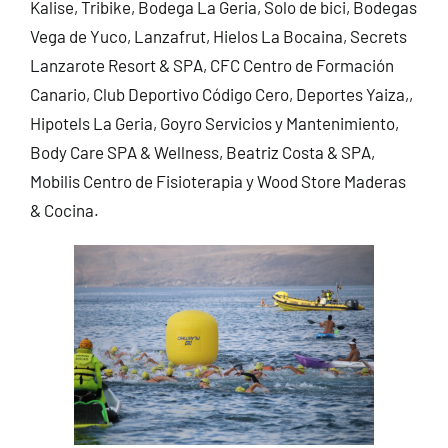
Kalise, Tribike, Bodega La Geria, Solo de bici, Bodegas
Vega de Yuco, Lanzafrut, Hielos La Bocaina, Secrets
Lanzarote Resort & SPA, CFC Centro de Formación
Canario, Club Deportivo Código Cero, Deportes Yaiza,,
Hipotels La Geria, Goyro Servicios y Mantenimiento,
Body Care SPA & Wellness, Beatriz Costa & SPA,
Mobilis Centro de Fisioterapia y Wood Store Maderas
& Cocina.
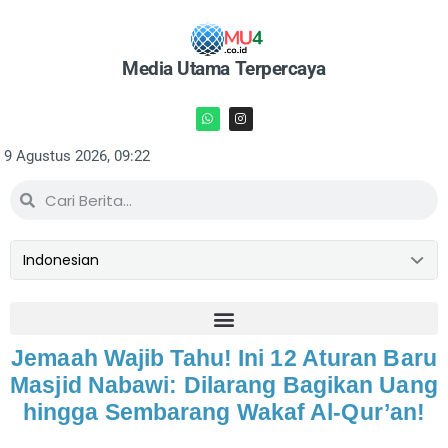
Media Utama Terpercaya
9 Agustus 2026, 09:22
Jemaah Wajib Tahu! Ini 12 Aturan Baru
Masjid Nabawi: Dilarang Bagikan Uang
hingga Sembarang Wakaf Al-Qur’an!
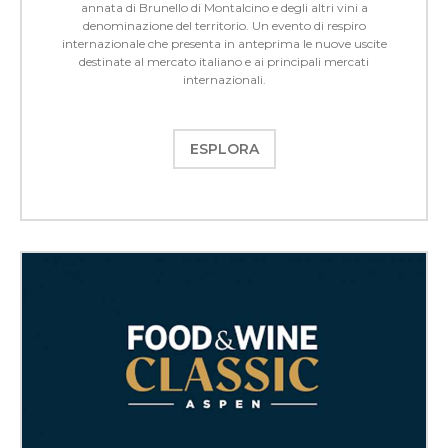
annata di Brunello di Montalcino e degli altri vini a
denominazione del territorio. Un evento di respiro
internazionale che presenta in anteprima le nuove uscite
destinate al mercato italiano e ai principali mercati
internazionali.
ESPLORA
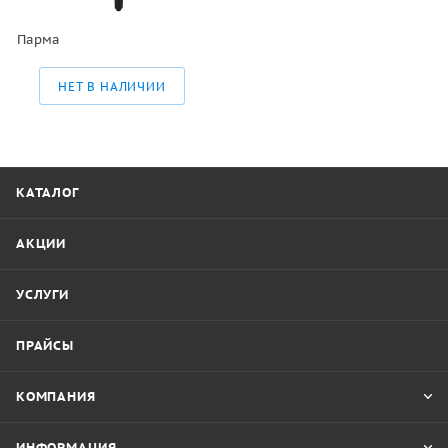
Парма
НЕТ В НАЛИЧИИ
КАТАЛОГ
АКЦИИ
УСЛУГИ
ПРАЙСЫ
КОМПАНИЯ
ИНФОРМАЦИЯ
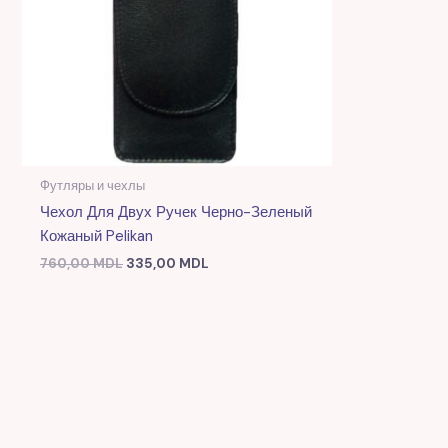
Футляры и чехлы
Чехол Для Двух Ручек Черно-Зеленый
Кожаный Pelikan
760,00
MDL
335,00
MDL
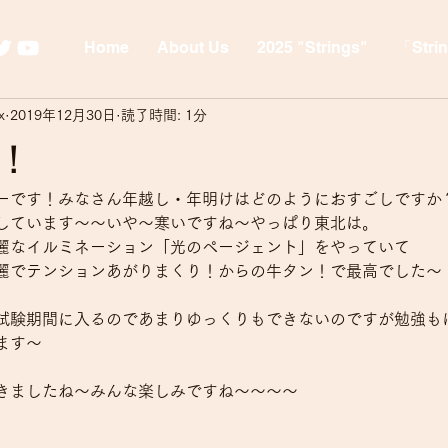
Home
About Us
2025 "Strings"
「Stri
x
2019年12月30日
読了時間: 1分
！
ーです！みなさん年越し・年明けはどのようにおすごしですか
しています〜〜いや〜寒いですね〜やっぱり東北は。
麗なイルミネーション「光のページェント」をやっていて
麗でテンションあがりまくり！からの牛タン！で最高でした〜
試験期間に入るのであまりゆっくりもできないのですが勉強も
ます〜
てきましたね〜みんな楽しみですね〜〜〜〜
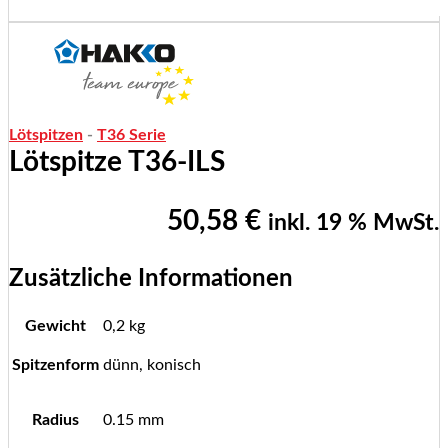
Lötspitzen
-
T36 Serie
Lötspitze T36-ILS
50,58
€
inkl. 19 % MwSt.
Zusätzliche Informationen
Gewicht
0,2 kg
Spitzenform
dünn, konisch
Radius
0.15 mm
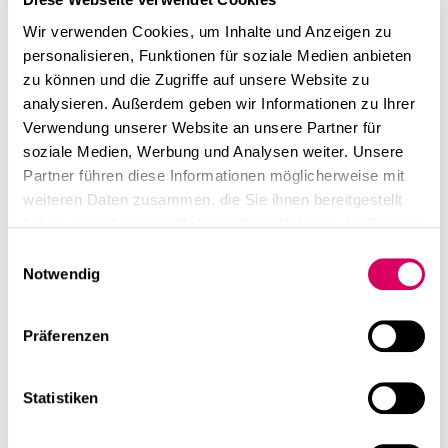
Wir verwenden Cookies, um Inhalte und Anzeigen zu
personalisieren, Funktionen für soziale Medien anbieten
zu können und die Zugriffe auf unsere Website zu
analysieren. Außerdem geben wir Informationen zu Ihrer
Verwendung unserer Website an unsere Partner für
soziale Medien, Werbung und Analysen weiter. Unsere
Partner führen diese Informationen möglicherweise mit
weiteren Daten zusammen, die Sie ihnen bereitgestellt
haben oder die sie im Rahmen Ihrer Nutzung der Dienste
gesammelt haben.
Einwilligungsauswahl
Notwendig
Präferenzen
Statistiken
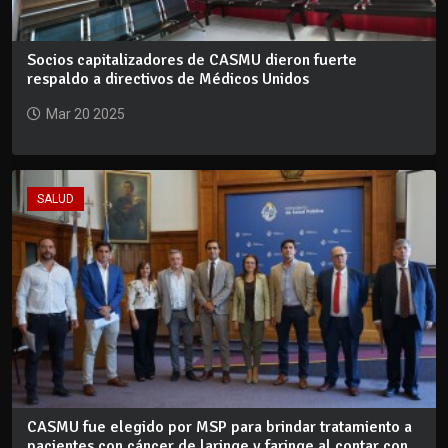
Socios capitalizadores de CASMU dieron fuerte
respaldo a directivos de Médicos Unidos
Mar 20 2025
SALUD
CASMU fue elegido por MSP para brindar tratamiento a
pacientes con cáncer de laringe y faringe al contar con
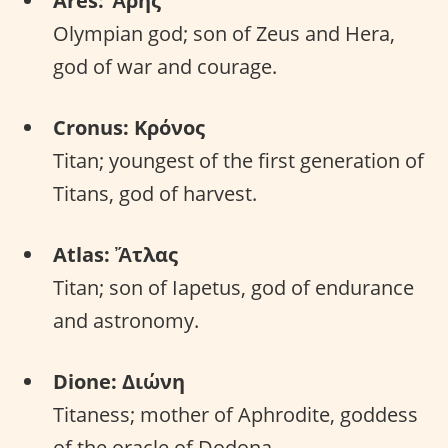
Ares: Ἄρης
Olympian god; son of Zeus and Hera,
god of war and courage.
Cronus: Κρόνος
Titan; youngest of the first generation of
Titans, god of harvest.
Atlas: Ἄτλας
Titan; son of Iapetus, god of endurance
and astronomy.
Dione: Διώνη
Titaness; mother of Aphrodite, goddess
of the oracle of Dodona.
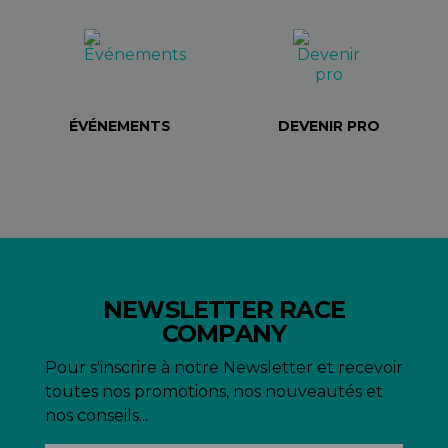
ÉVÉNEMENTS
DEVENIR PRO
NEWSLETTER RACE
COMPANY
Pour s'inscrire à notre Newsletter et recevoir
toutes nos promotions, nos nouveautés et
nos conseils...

- - -

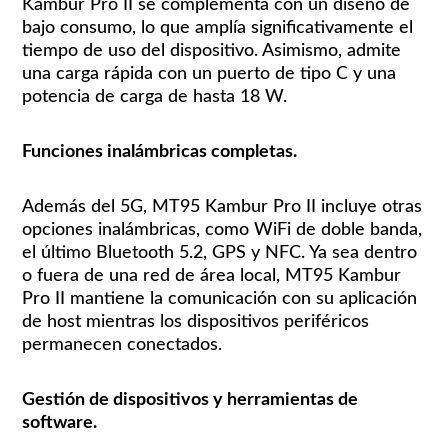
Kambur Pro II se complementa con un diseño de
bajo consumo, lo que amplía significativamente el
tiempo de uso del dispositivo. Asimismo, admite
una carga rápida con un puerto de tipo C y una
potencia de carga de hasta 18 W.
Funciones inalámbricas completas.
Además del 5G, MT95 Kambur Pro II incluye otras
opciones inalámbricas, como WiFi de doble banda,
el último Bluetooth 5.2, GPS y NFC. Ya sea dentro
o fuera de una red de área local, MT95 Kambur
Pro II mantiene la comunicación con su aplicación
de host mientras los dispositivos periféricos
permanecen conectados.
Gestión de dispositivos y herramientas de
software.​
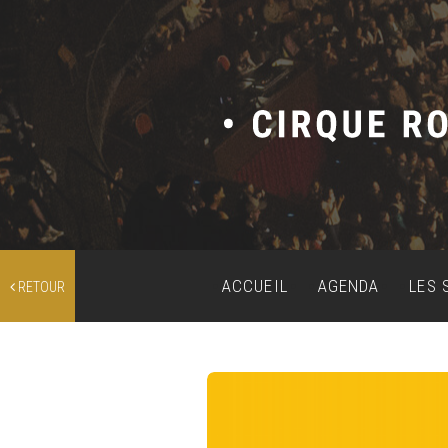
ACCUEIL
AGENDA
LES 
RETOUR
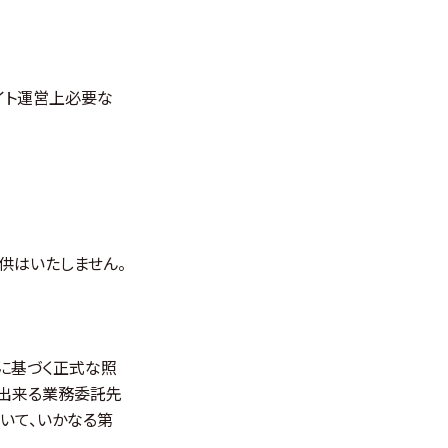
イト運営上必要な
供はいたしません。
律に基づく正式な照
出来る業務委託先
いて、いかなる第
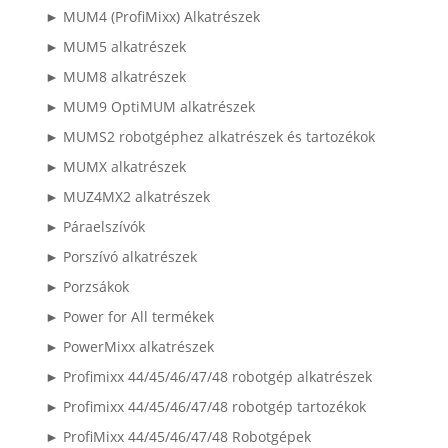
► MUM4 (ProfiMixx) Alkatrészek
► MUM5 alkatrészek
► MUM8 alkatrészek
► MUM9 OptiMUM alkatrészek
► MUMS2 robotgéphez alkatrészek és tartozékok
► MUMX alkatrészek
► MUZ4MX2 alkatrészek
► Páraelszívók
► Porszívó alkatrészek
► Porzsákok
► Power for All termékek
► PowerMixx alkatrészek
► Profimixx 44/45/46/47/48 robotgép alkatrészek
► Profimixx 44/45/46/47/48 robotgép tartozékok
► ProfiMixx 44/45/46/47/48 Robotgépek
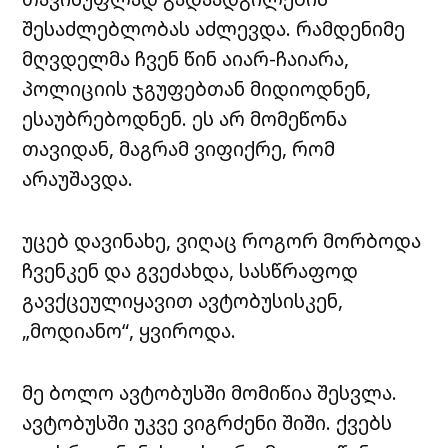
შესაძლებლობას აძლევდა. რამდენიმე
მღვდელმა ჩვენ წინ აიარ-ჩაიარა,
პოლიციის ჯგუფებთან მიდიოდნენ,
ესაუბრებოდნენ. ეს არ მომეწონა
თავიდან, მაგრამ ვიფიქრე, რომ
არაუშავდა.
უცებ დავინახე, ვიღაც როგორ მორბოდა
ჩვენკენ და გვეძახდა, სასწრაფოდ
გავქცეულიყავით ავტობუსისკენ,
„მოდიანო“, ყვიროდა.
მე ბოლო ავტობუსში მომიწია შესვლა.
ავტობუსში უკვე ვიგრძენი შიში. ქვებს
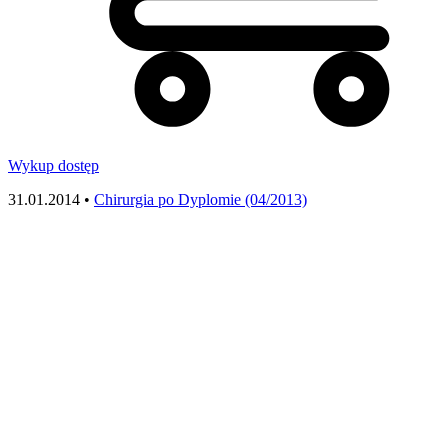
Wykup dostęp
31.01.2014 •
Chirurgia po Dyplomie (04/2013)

- - -

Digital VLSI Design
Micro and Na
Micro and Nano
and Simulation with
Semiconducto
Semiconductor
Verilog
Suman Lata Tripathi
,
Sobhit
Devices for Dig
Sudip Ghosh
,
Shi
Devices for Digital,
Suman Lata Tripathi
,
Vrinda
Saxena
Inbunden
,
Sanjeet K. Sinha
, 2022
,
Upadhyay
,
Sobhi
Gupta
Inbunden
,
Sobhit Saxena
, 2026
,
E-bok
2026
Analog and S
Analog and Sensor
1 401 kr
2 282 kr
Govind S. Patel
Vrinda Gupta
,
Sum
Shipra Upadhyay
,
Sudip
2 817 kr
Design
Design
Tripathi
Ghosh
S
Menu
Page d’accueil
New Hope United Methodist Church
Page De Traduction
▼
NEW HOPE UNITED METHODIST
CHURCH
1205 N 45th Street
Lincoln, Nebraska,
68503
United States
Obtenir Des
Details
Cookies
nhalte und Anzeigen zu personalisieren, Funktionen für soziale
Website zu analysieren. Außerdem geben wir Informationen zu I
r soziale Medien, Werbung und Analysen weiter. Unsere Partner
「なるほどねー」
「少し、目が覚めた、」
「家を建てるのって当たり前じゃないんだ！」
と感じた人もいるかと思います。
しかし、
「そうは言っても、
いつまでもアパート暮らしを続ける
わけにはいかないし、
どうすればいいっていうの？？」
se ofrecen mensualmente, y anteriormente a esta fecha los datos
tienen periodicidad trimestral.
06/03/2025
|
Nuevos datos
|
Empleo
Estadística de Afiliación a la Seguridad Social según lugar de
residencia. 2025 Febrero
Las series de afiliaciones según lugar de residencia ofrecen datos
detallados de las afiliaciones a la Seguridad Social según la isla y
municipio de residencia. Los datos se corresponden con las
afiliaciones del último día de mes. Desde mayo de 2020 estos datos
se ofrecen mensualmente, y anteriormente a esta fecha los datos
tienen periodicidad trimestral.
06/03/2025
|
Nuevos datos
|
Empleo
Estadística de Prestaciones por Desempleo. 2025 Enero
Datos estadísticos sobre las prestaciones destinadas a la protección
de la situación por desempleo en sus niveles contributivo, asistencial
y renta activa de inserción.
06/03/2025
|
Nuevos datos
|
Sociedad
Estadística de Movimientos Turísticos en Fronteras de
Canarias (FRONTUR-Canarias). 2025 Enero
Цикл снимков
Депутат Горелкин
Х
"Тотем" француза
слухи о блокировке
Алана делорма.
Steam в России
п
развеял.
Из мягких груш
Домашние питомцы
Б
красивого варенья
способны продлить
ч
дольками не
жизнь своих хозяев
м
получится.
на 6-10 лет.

- - -

*TASK INSTRUCTIONS*. Your response should be each line that includes the word "Werbung", copied from the records.

*REPLY TO THE EXERCISE*.
soziale Medien, Werbung und Analysen weiter. Unsere
r soziale Medien, Werbung und Analysen weiter. Unsere Partner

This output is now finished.